Exercise requirements: Filter the entries that follow, copying every line in which the word "като" appears.
- - - - -
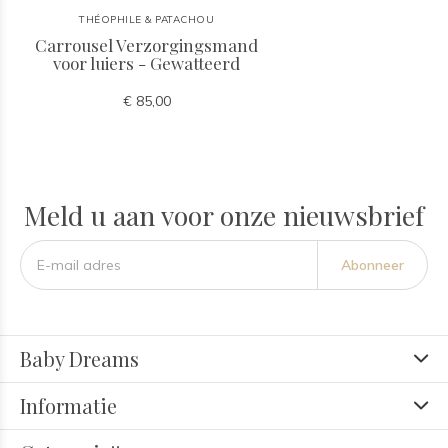
THÉOPHILE & PATACHOU
Carrousel Verzorgingsmand
voor luiers - Gewatteerd
€ 85,00
Meld u aan voor onze nieuwsbrief
Abonneer
Baby Dreams
Informatie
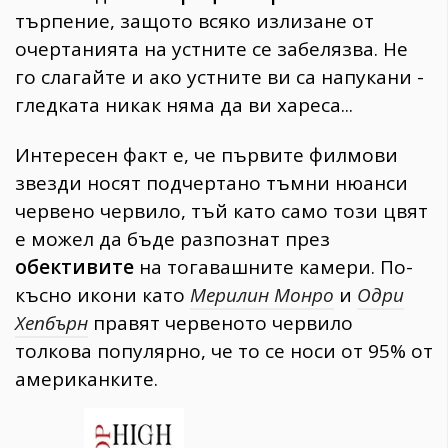
търпение, защото всяко излизане от
очертанията на устните се забелязва. Не
го слагайте и ако устните ви са напукани -
гледката никак няма да ви хареса...
Интересен факт е, че първите филмови
звезди носят подчертано тъмни нюанси
червено червило, тъй като само този цвят
е можел да бъде разпознат през
обективите
на тогавашните камери. По-
късно икони като
Мерилин Монро
и
Одри
Хепбърн
правят червеното червило
толкова популярно, че то се носи от 95% от
американките.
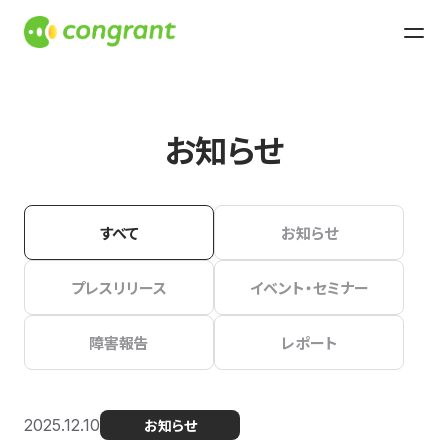
お知らせ
すべて
お知らせ
プレスリリース
イベント・セミナー
障害報告
レポート
2025.12.10
お知らせ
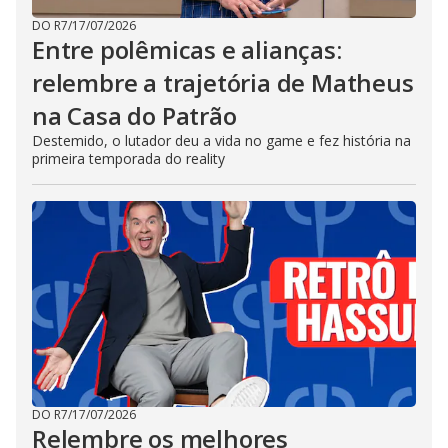
DO R7
/
17/07/2026
Entre polêmicas e alianças:
relembre a trajetória de Matheus
na Casa do Patrão
Destemido, o lutador deu a vida no game e fez história na
primeira temporada do reality
DO R7
/
17/07/2026
Relembre os melhores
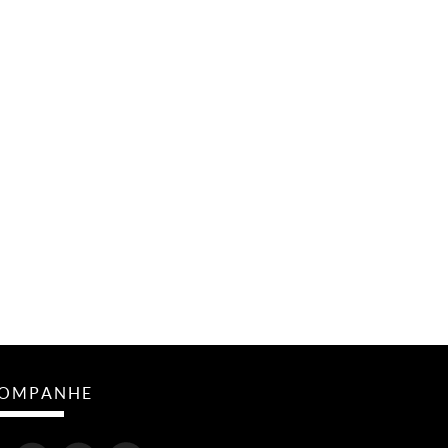
OMPANHE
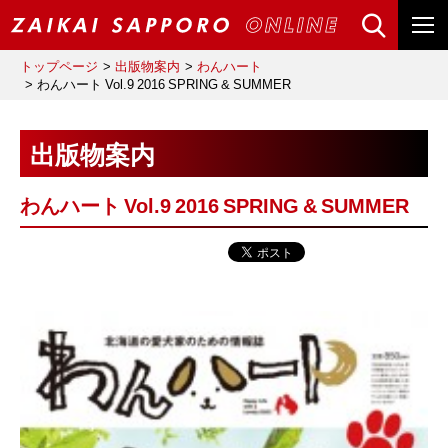
トップページ
出版物案内
わんハート
わんハート Vol.9 2016 SPRING & SUMMER
出版物案内
わんハート Vol.9 2016 SPRING & SUMMER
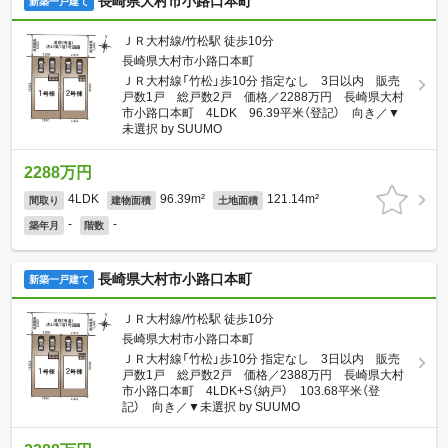
長崎県大村市小路口本町
新築一戸建て
ＪＲ大村線/竹松駅 徒歩10分
長崎県大村市小路口本町
ＪＲ大村線「竹松」歩10分 指定なし 3日以内 販売
戸数1戸 総戸数2戸 価格／2288万円 長崎県大村
市小路口本町 4LDK 96.39平米（登記） 向き／▼
未選択 by SUUMO
2288万円
4LDK
96.39m²
121.14m²
間取り
建物面積
土地面積
-
-
築年月
階数
長崎県大村市小路口本町
新築一戸建て
ＪＲ大村線/竹松駅 徒歩10分
長崎県大村市小路口本町
ＪＲ大村線「竹松」歩10分 指定なし 3日以内 販売
戸数1戸 総戸数2戸 価格／2388万円 長崎県大村
市小路口本町 4LDK+S（納戸） 103.68平米（登
記） 向き／▼未選択 by SUUMO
- - - - -
Result of the task:
червено червило, тъй като само този цвят
късно икони като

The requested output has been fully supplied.